Ein christlicher Stamm soll die nigerianische Stadt Yelwa überfallen haben. Das Rote Kreuz spricht von mehreren hundert Toten unter der muslimischen Bevölkerung.

Diese Angabe beruht auf Befragungen von Zeugen und Hinterbliebenen in der überwiegend von Muslimen bewohnten Stadt. Immer wieder werden Menschen in Nigeria Opfer von Glaubenskämpfen.

Am Mittwoch flohen Tausende Menschen aus der Stadt, rund 100 Verletzte wurden vom Roten Kreuz evakuiert.

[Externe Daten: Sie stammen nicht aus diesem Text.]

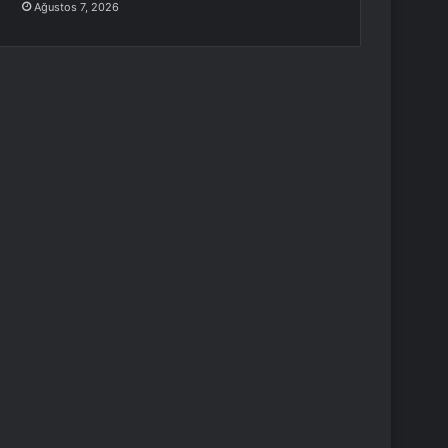
Ağustos 7, 2026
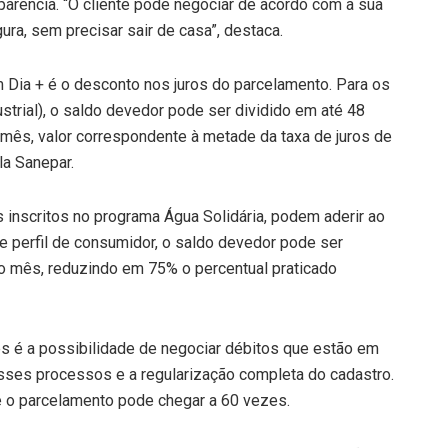
parência. “O cliente pode negociar de acordo com a sua
ra, sem precisar sair de casa”, destaca.
Dia + é o desconto nos juros do parcelamento. Para os
dustrial), o saldo devedor pode ser dividido em até 48
mês, valor correspondente à metade da taxa de juros de
la Sanepar.
s inscritos no programa Água Solidária, podem aderir ao
 perfil de consumidor, o saldo devedor pode ser
o mês, reduzindo em 75% o percentual praticado
 é a possibilidade de negociar débitos que estão em
esses processos e a regularização completa do cadastro.
e o parcelamento pode chegar a 60 vezes.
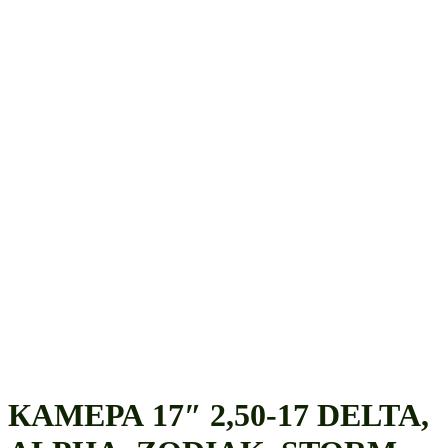
КАМЕРА 17″ 2,50-17 DELTA,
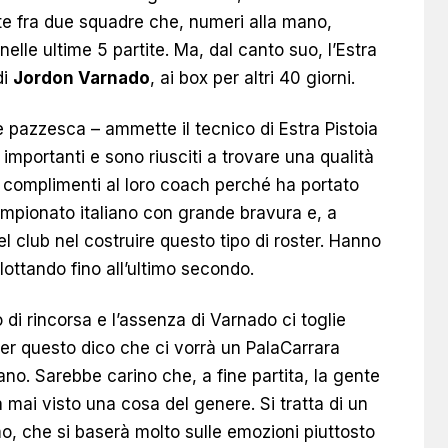
e fra due squadre che, numeri alla mano,
elle ultime 5 partite. Ma, dal canto suo, l’Estra
di
Jordon Varnado
, ai box per altri 40 giorni.
 pazzesca – ammette il tecnico di Estra Pistoia
importanti e sono riusciti a trovare una qualità
iei complimenti al loro coach perché ha portato
campionato italiano con grande bravura e, a
l club nel costruire questo tipo di roster. Hanno
ottando fino all’ultimo secondo.
i rincorsa e l’assenza di Varnado ci toglie
 per questo dico che ci vorrà un PalaCarrara
lano. Sarebbe carino che, a fine partita, la gente
mai visto una cosa del genere. Si tratta di un
mo, che si baserà molto sulle emozioni piuttosto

Massengrab hinter der Moschee

Die nigerianische Polizei hatte die Zahl der Toten nach dem Angriff vom Dienstag auf 80 beziffert. Die Behörden in Nigeria spielen die tatsächlichen Opferzahlen aber häufig herunter, um Racheakten in dem von ethnischen und religiösen Konflikten geplagten Land vorzubeugen.

Anwohner sagten, allein in einem Massengrab hinter der Moschee von Yelwa seien 280 Opfer bestattet. Die Zeugen führten einen Reporter zu einer 14 Quadratmeter großen, frisch umgegrabenen Fläche auf einem Feld, das nach verwesendem Fleisch roch. In der Stadt wurden zahlreiche Menschen mit Schusswunden behandelt, andere waren mit Macheten verletzt worden.

Mörderische "Jungs"

In dem Gebiet kommt es immer wieder zu religiös, ethnisch und politisch motivierten Zusammenstößen zwischen dem überwiegend christlichen Tarok-Stamm und den mehrheitlich muslimischen Hausa.

Ein Tarok-Führer in Shemdan bezeichnete den Überfall auf den Nachbarort Yelwa als Racheakt einiger "christlichen Jungs" für einen Hausa-Angriff auf das christliche Dorf Kawo. Diese Angaben konnten zunächst nicht überprüft werden. Im Februar sollen Muslime aus Yelwa mindestens 50 Menschen getötet haben, darunter zahlreiche Christen, die sich in einer Kirche verbarrikadiert hatten.

Die Serie der Gewalt begann 2001 mit Kämpfen in der Stadt Jos, bei denen innerhalb einer Woche mehr als 1000 Menschen getötet wurden. In diesem Jahr soll es schon einige hunderte Tote gegeben haben.